### EXERCISE DETAILS
Starting at the first line of the data, print each line verbatim up to and including the line bearing "Disques stratégiques", omitting pictures.

### RECORDS FOR PROCESSING
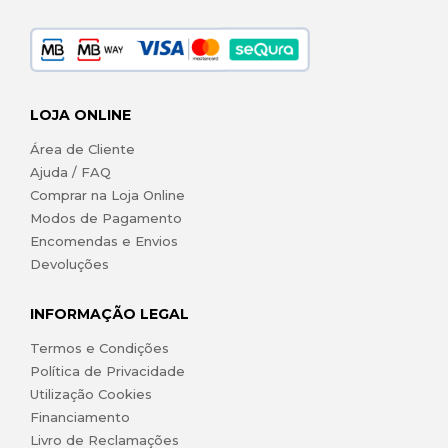
LOJA ONLINE
Área de Cliente
Ajuda / FAQ
Comprar na Loja Online
Modos de Pagamento
Encomendas e Envios
Devoluções
INFORMAÇÃO LEGAL
Termos e Condições
Política de Privacidade
Utilização Cookies
Financiamento
Livro de Reclamações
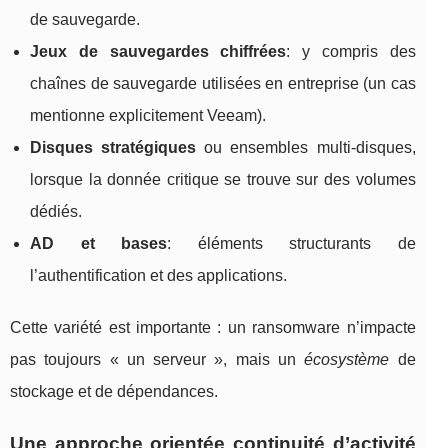
de sauvegarde.
Jeux de sauvegardes chiffrées
: y compris des
chaînes de sauvegarde utilisées en entreprise (un cas
mentionne explicitement Veeam).
Disques stratégiques
ou ensembles multi-disques,
lorsque la donnée critique se trouve sur des volumes
dédiés.
AD et bases
: éléments structurants de
l’authentification et des applications.
Cette variété est importante : un ransomware n’impacte
pas toujours « un serveur », mais un
écosystème
de
stockage et de dépendances.
Une approche orientée continuité d’activité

### WORKED SOLUTION
LOJA ONLINE
Área de Cliente
Ajuda / FAQ
Comprar na Loja Online
Modos de Pagamento
Encomendas e Envios
Devoluções
INFORMAÇÃO LEGAL
Termos e Condições
Política de Privacidade
Utilização Cookies
Financiamento
Livro de Reclamações
de sauvegarde.
Jeux de sauvegardes chiffrées
: y compris des
chaînes de sauvegarde utilisées en entreprise (un cas
mentionne explicitement Veeam).
Disques stratégiques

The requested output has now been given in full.